▶ **TASK DIRECTIONS**
Filter the entries beneath this task, copying only the lines that hold the word "window".

Rendered page images:
:::

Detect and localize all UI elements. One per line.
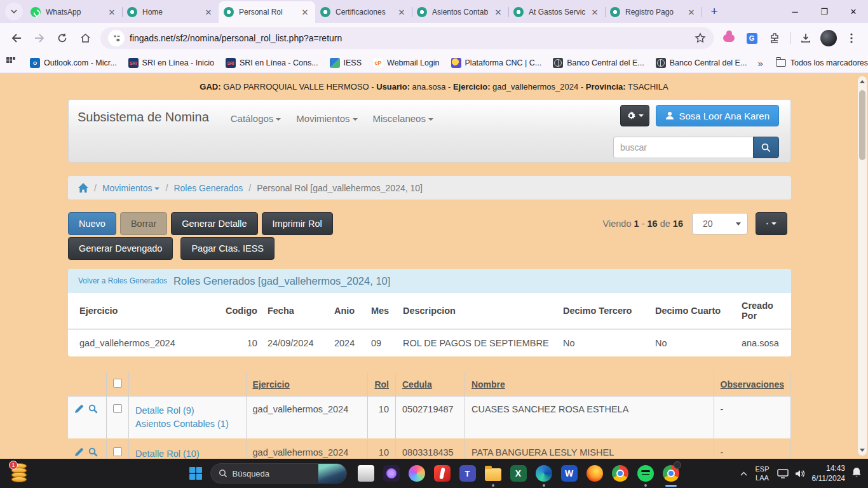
all-bookmarks-button[interactable]: Todos los marcadores <box>776 58 868 67</box>
borrar-button[interactable]: Borrar <box>120 212 167 235</box>
taskbar-spotify[interactable] <box>633 459 658 488</box>
detalle-rol-link[interactable]: Detalle Rol (10) <box>135 447 240 459</box>
asientos-contables-link[interactable]: Asientos Contables (1) <box>135 417 240 431</box>
menu-movimientos[interactable]: Movimientos <box>296 113 357 124</box>
tab-at-gastos[interactable]: At Gastos Servic ✕ <box>508 1 605 23</box>
col-ejercicio-sort[interactable]: Ejercicio <box>246 372 368 396</box>
tab-registro-pago[interactable]: Registro Pago ✕ <box>605 1 702 23</box>
taskbar-app-copilot[interactable] <box>404 459 430 488</box>
pagar-ctas-iess-button[interactable]: Pagar Ctas. IESS <box>180 237 275 260</box>
generar-detalle-button[interactable]: Generar Detalle <box>171 212 257 235</box>
scrollbar-thumb[interactable] <box>859 90 865 160</box>
tab-close-icon[interactable]: ✕ <box>686 7 696 17</box>
tab-close-icon[interactable]: ✕ <box>300 7 310 17</box>
back-button[interactable] <box>6 28 27 48</box>
taskbar-app-purple[interactable] <box>379 459 404 488</box>
window-close-button[interactable]: ✕ <box>839 0 868 23</box>
bookmark-outlook[interactable]: OOutlook.com - Micr... <box>30 58 117 68</box>
site-info-icon[interactable] <box>108 30 125 46</box>
row-checkbox[interactable] <box>113 447 122 456</box>
tab-whatsapp[interactable]: WhatsApp ✕ <box>25 1 122 23</box>
select-all-checkbox[interactable] <box>113 379 122 388</box>
new-tab-button[interactable]: + <box>705 3 723 20</box>
taskbar-notify-app[interactable]: 1 <box>11 463 28 482</box>
address-bar[interactable]: fingads.net/sf2/nomina/personal_rol_list… <box>100 27 714 49</box>
taskbar-chrome[interactable] <box>607 459 633 488</box>
view-magnifier-icon[interactable] <box>88 447 98 457</box>
downloads-icon[interactable] <box>796 29 815 48</box>
bookmark-sri-consultas[interactable]: SRISRI en Línea - Cons... <box>226 58 318 68</box>
tab-personal-rol-active[interactable]: Personal Rol ✕ <box>219 1 315 23</box>
cast-screen-icon[interactable] <box>777 469 789 478</box>
view-magnifier-icon[interactable] <box>88 404 98 414</box>
taskbar-edge[interactable] <box>531 459 557 488</box>
imprimir-rol-button[interactable]: Imprimir Rol <box>262 212 333 235</box>
forward-button[interactable] <box>29 28 50 48</box>
breadcrumb-movimientos[interactable]: Movimientos <box>102 183 160 193</box>
tab-close-icon[interactable]: ✕ <box>203 7 214 17</box>
edit-pencil-icon[interactable] <box>74 447 84 457</box>
breadcrumb-roles-generados[interactable]: Roles Generados <box>173 183 243 193</box>
settings-gear-button[interactable] <box>620 105 649 126</box>
print-button[interactable] <box>756 212 787 235</box>
col-nombre-sort[interactable]: Nombre <box>465 372 714 396</box>
taskbar-app-window[interactable] <box>353 459 379 488</box>
user-account-button[interactable]: Sosa Loor Ana Karen <box>656 105 779 126</box>
tab-close-icon[interactable]: ✕ <box>493 7 503 17</box>
language-indicator[interactable]: ESPLAA <box>755 464 769 483</box>
page-size-select[interactable]: 20 <box>692 213 748 234</box>
bookmark-banco-central-2[interactable]: Banco Central del E... <box>656 58 747 68</box>
search-input[interactable] <box>613 137 753 158</box>
taskbar-app-red[interactable] <box>430 459 455 488</box>
home-button[interactable] <box>75 28 95 48</box>
window-maximize-button[interactable]: ❐ <box>810 0 839 23</box>
col-cedula-sort[interactable]: Cedula <box>396 372 465 396</box>
bookmark-webmail[interactable]: cPWebmail Login <box>373 58 439 68</box>
taskbar-file-explorer[interactable] <box>480 459 506 488</box>
menu-catalogos[interactable]: Catálogos <box>231 113 281 124</box>
taskbar-app-teams[interactable]: T <box>455 459 480 488</box>
start-button[interactable] <box>185 463 207 484</box>
row-checkbox[interactable] <box>113 404 122 413</box>
generar-devengado-button[interactable]: Generar Devengado <box>68 237 173 260</box>
bookmark-iess[interactable]: IESS <box>330 58 362 68</box>
tab-certificaciones[interactable]: Certificaciones ✕ <box>315 1 412 23</box>
nuevo-button[interactable]: Nuevo <box>68 212 116 235</box>
apps-grid-icon[interactable] <box>6 57 15 69</box>
tab-search-button[interactable] <box>5 3 23 20</box>
clock[interactable]: 14:43 6/11/2024 <box>812 463 846 484</box>
reload-button[interactable] <box>52 28 72 48</box>
notification-bell-icon[interactable] <box>851 467 862 480</box>
taskbar-word[interactable]: W <box>557 459 582 488</box>
translate-icon[interactable]: G <box>742 29 761 48</box>
page-scrollbar[interactable] <box>858 76 867 456</box>
bookmark-cnc[interactable]: Plataforma CNC | C... <box>451 58 542 68</box>
volume-icon[interactable] <box>795 469 806 478</box>
volver-link[interactable]: Volver a Roles Generados <box>78 276 167 285</box>
edit-pencil-icon[interactable] <box>74 404 84 414</box>
profile-avatar[interactable] <box>819 29 838 48</box>
bookmarks-overflow-chevron[interactable]: » <box>757 58 763 69</box>
tab-asientos-contables[interactable]: Asientos Contab ✕ <box>412 1 508 23</box>
taskbar-excel[interactable]: X <box>506 459 531 488</box>
tab-home[interactable]: Home ✕ <box>122 1 219 23</box>
taskbar-search[interactable]: Búsqueda <box>210 463 347 484</box>
tab-close-icon[interactable]: ✕ <box>107 7 117 17</box>
col-rol-sort[interactable]: Rol <box>368 372 396 396</box>
scroll-up-arrow[interactable] <box>860 80 865 83</box>
col-observaciones-sort[interactable]: Observaciones <box>714 372 790 396</box>
tray-expand-chevron[interactable] <box>740 470 747 477</box>
extensions-puzzle-icon[interactable] <box>765 29 784 48</box>
detalle-rol-link[interactable]: Detalle Rol (9) <box>135 404 240 417</box>
bookmark-banco-central-1[interactable]: Banco Central del E... <box>553 58 644 68</box>
bookmark-sri-inicio[interactable]: SRISRI en Línea - Inicio <box>128 58 214 68</box>
tab-close-icon[interactable]: ✕ <box>590 7 600 17</box>
window-minimize-button[interactable]: ─ <box>780 0 810 23</box>
taskbar-firefox[interactable] <box>582 459 607 488</box>
taskbar-chrome-active[interactable] <box>658 459 684 488</box>
browser-menu-icon[interactable] <box>842 29 861 48</box>
tab-close-icon[interactable]: ✕ <box>397 7 407 17</box>
bookmark-star-icon[interactable] <box>695 32 706 44</box>
scroll-down-arrow[interactable] <box>860 449 865 452</box>
search-button[interactable] <box>753 137 779 158</box>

:::

▶ **TASK RESULT**
window-close-button[interactable]: ✕ <box>839 0 868 23</box>
taskbar-app-window[interactable] <box>353 459 379 488</box>
window-maximize-button[interactable]: ❐ <box>810 0 839 23</box>
window-minimize-button[interactable]: ─ <box>780 0 810 23</box>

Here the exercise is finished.